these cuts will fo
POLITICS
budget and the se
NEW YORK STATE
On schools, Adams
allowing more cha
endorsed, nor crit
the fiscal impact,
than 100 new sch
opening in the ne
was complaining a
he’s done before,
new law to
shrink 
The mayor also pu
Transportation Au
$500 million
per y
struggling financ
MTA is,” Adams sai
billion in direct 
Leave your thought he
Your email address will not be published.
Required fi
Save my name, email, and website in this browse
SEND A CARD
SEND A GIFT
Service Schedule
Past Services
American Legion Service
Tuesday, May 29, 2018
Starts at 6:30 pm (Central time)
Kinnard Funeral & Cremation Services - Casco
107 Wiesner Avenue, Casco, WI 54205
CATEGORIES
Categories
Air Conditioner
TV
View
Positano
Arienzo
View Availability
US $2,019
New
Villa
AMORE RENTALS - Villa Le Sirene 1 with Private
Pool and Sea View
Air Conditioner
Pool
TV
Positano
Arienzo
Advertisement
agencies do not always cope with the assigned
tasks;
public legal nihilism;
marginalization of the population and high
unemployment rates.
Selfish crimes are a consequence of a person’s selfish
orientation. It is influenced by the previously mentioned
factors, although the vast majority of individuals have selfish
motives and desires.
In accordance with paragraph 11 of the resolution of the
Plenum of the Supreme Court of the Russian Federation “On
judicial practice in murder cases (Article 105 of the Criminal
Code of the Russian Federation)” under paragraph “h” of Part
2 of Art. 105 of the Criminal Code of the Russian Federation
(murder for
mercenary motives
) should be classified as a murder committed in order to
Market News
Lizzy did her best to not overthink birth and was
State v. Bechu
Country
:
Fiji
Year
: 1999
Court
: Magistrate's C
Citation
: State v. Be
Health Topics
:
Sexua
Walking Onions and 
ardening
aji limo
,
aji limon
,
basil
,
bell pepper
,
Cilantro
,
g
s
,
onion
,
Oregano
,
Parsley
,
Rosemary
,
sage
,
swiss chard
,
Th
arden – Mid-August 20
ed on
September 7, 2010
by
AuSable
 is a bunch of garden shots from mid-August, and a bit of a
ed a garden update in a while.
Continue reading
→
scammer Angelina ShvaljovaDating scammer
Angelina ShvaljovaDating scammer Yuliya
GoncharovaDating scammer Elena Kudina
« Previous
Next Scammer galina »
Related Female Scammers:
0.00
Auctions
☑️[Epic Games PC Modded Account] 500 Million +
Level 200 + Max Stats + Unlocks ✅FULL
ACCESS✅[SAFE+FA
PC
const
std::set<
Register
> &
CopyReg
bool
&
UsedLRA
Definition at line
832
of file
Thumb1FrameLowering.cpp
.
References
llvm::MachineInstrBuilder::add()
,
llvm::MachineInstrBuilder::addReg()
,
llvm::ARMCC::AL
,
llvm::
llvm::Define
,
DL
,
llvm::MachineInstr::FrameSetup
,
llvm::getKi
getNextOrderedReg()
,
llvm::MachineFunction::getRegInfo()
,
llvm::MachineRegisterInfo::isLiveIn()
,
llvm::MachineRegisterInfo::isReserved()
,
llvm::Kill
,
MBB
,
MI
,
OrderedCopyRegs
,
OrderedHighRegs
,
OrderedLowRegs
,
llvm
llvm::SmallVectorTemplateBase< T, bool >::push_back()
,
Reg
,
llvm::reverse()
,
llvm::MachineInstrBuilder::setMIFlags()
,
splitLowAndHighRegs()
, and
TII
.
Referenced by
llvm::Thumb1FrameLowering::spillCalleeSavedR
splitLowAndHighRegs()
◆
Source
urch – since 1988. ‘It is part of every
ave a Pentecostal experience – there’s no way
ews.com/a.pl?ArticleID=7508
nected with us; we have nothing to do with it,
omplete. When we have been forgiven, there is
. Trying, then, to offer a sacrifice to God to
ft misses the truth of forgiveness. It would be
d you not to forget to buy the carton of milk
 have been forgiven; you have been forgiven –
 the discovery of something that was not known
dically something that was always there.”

- **TASK DETAILS**:
Please quote the records above exactly, without skipping a line.

- **WRITTEN REPLY**:
these cuts will fo
POLITICS
budget and the se
NEW YORK STATE
On schools, Adams
allowing more cha
endorsed, nor crit
the fiscal impact,
than 100 new sch
opening in the ne
was complaining a
he’s done before,
new law to
shrink 
The mayor also pu
Transportation Au
$500 million
per y
struggling financ
MTA is,” Adams sai
billion in direct 
Leave your thought he
Your email address will not be published.
Required fi
Save my name, email, and website in this browse
SEND A CARD
SEND A GIFT
Service Schedule
Past Services
American Legion Service
Tuesday, May 29, 2018
Starts at 6:30 pm (Central time)
Kinnard Funeral & Cremation Services - Casco
107 Wiesner Avenue, Casco, WI 54205
CATEGORIES
Categories
Air Conditioner
TV
View
Positano
Arienzo
View Availability
US $2,019
New
Villa
AMORE RENTALS - Villa Le Sirene 1 with Private
Pool and Sea View
Air Conditioner
Pool
TV
Positano
Arienzo
Advertisement
agencies do not always cope with the assigned
tasks;
public legal nihilism;
marginalization of the population and high
unemployment rates.
Selfish crimes are a consequence of a person’s selfish
orientation. It is influenced by the previously mentioned
factors, although the vast majority of individuals have selfish
motives and desires.
In accordance with paragraph 11 of the resolution of the
Plenum of the Supreme Court of the Russian Federation “On
judicial practice in murder cases (Article 105 of the Criminal
Code of the Russian Federation)” under paragraph “h” of Part
2 of Art. 105 of the Criminal Code of the Russian Federation
(murder for
mercenary motives
) should be classified as a murder committed in order to
Market News
Lizzy did her best to not overthink birth and was
State v. Bechu
Country
:
Fiji
Year
: 1999
Court
: Magistrate's C
Citation
: State v. Be
Health Topics
:
Sexua
Walking Onions and 
ardening
aji limo
,
aji limon
,
basil
,
bell pepper
,
Cilantro
,
g
s
,
onion
,
Oregano
,
Parsley
,
Rosemary
,
sage
,
swiss chard
,
Th
arden – Mid-August 20
ed on
September 7, 2010
by
AuSable
 is a bunch of garden shots from mid-August, and a bit of a
ed a garden update in a while.
Continue reading
→
scammer Angelina ShvaljovaDating scammer
Angelina ShvaljovaDating scammer Yuliya
GoncharovaDating scammer Elena Kudina
« Previous
Next Scammer galina »
Related Female Scammers:
0.00
Auctions
☑️[Epic Games PC Modded Account] 500 Million +
Level 200 + Max Stats + Unlocks ✅FULL
ACCESS✅[SAFE+FA
PC
const
std::set<
Register
> &
CopyReg
bool
&
UsedLRA
Definition at line
832
of file
Thumb1FrameLowering.cpp
.
References
llvm::MachineInstrBuilder::add()
,
llvm::MachineInstrBuilder::addReg()
,
llvm::ARMCC::AL
,
llvm::
llvm::Define
,
DL
,
llvm::MachineInstr::FrameSetup
,
llvm::getKi
getNextOrderedReg()
,
llvm::MachineFunction::getRegInfo()
,
llvm::MachineRegisterInfo::isLiveIn()
,
llvm::MachineRegisterInfo::isReserved()
,
llvm::Kill
,
MBB
,
MI
,
OrderedCopyRegs
,
OrderedHighRegs
,
OrderedLowRegs
,
llvm
llvm::SmallVectorTemplateBase< T, bool >::push_back()
,
Reg
,
llvm::reverse()
,
llvm::MachineInstrBuilder::setMIFlags()
,
splitLowAndHighRegs()
, and
TII
.
Referenced by
llvm::Thumb1FrameLowering::spillCalleeSavedR
splitLowAndHighRegs()
◆
Source
urch – since 1988. ‘It is part of every
ave a Pentecostal experience – there’s no way
ews.com/a.pl?ArticleID=7508
nected with us; we have nothing to do with it,
omplete. When we have been forgiven, there is
. Trying, then, to offer a sacrifice to God to
ft misses the truth of forgiveness. It would be
d you not to forget to buy the carton of milk
 have been forgiven; you have been forgiven –
 the discovery of something that was not known
dically something that was always there.”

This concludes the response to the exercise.